# ALeRCE client starter

Francisco Förster

Last modification: 20221104

Very simple examples on how to interact with the ALeRCE client https://alerce.readthedocs.io/en/latest/index.html.

See https://alerce.readthedocs.io/en/latest/apis.html for the API documentation.

We recommend that you run this notebook from the following [link](https://colab.research.google.com/github/alercebroker/usecases/blob/master/notebooks/ADASS_XXXII_Nov2022_tutorial/ALeRCE_Client_starter.ipynb).

Load libraries

In [None]:
import matplotlib.pyplot as plt
import pandas as pd
import matplotlib.colors

#!pip install alerce

In [None]:
from alerce.core import Alerce

# Initialize alerce api object

Let's start the ALeRCE client

In [None]:
client = Alerce()

We will explore different methods from the client:

* Query global properties of an individual object
* Query properties per band of an individual object
* Query detections of an individual object
* Query image stamps
* Crossmatch with objects in the vicinity
* Query non detections of an individual object
* Query features of an individual object
* Query probabilities of an individual object
* Query global properties of a group of objects

# Query properties for an individual object

We will now query the global properties of one object based on a given object id, ZTF20aaelulu in this case. You can see this object in the website https://alerce.online/object/ZTF20aaelulu.


In [None]:
oid = "ZTF20aaelulu"
query_results = client.query_objects(
        oid=oid,
        format='pandas')
properties = query_results # save for later
query_results

The column names are the following

In [None]:
", ".join(query_results)

The columns are described in here https://alerce.readthedocs.io/en/latest/models.html

# Query properties per band for an indivual object

In [None]:
query_results = client.query_magstats(
        oid=oid,
        format='pandas')
query_results

You can see that the results are different statistics in two rows, one per band. The columns are described in here https://alerce.readthedocs.io/en/latest/models.html

In [None]:
", ".join(query_results)

# Query detections and non-detections for an individual object

Now we obtain a list of all the detections and non-detections (limiting magnitude) in two bands. 

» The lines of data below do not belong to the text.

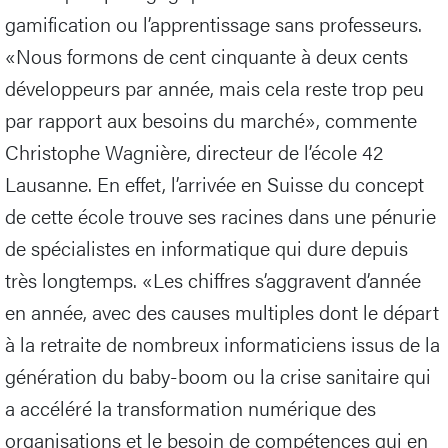
gamification ou l’apprentissage sans professeurs.
«Nous formons de cent cinquante à deux cents
développeurs par année, mais cela reste trop peu
par rapport aux besoins du marché», commente
Christophe Wagnière, directeur de l’école 42
Lausanne. En effet, l’arrivée en Suisse du concept
de cette école trouve ses racines dans une pénurie
de spécialistes en informatique qui dure depuis
très longtemps. «Les chiffres s’aggravent d’année
en année, avec des causes multiples dont le départ
à la retraite de nombreux informaticiens issus de la
génération du baby-boom ou la crise sanitaire qui
a accéléré la transformation numérique des
organisations et le besoin de compétences qui en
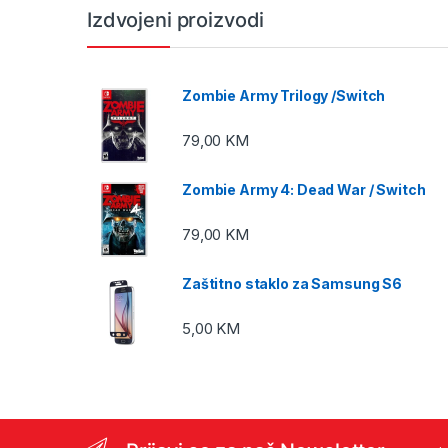
Izdvojeni proizvodi
Zombie Army Trilogy /Switch
79,00
KM
Zombie Army 4: Dead War / Switch
79,00
KM
Zaštitno staklo za Samsung S6
5,00
KM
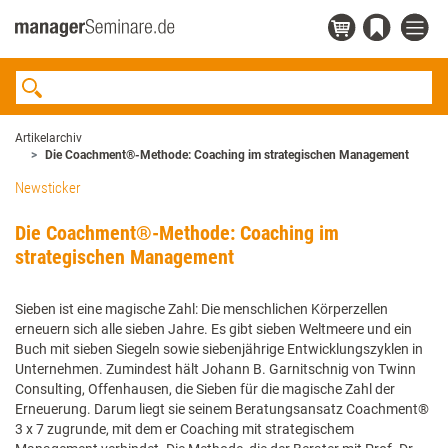
Artikelarchiv
Die Coachment®-Methode: Coaching im strategischen Management
Newsticker
Die Coachment®-Methode: Coaching im
strategischen Management
Sieben ist eine magische Zahl: Die menschlichen Körperzellen
erneuern sich alle sieben Jahre. Es gibt sieben Weltmeere und ein
Buch mit sieben Siegeln sowie siebenjährige Entwicklungszyklen in
Unternehmen. Zumindest hält Johann B. Garnitschnig von Twinn
Consulting, Offenhausen, die Sieben für die magische Zahl der
Erneuerung. Darum liegt sie seinem Beratungsansatz Coachment®
3 x 7 zugrunde, mit dem er Coaching mit strategischem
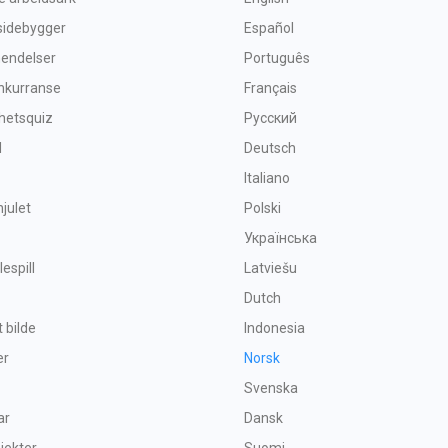
sidebygger
Español
lhendelser
Português
nkurranse
Français
hetsquiz
Русский
l
Deutsch
Italiano
hjulet
Polski
Українська
espill
Latviešu
Dutch
t bilde
Indonesia
er
Norsk
Svenska
ar
Dansk
bjekter
Suomi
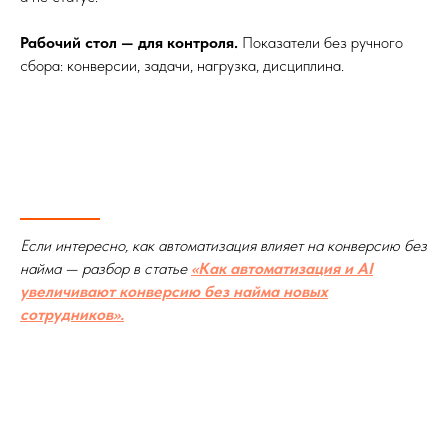
Рабочий стол — для контроля.
Показатели без ручного
сбора: конверсии, задачи, нагрузка, дисциплина.
Если интересно, как автоматизация влияет на конверсию без
найма — разбор в статье
«Как автоматизация и AI
увеличивают конверсию без найма новых
сотрудников».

Note that both dataframes include a unique identifier for the telescope (`tid`), which hints at the multi-stream nature of ALeRCE (soon to be available).

In [None]:
detections = client.query_detections(
        oid=oid,
        format='pandas')
nondetections = client.query_non_detections(
        oid=oid,
        format='pandas')
display(detections)
display(nondetections)

The most important columns for the detections are the time (`mjd`), the unique detection identifier (`candid`), the band (`fid`), the difference magnitude (`magpsf`) and its error (`sigmapsf`). 

The columns for the non-detections are the time (`mjd`), the band (`fid`), and the limiting magnitude (`diffmaglim`).

All the field are explained in here The columns are described in here https://alerce.readthedocs.io/en/latest/models.html.

# Query image stamps

We can also query the image stamps associated to a specific object and candid.

We will use the first candid from the previously queried detections.

In [None]:
stamps = client.get_stamps(oid, detections.iloc[0].candid)
print(stamps)

The image stamps are a triplet of science, reference and difference images. Let's look at the first image:

In [None]:
fig, ax = plt.subplots(ncols=3)
for i in range(3):
    ax[i].imshow(stamps[i].data)

We can also directly plot the images stamps using the plot_stamps command.

In [None]:
client.plot_stamps(oid, detections.iloc[0].candid)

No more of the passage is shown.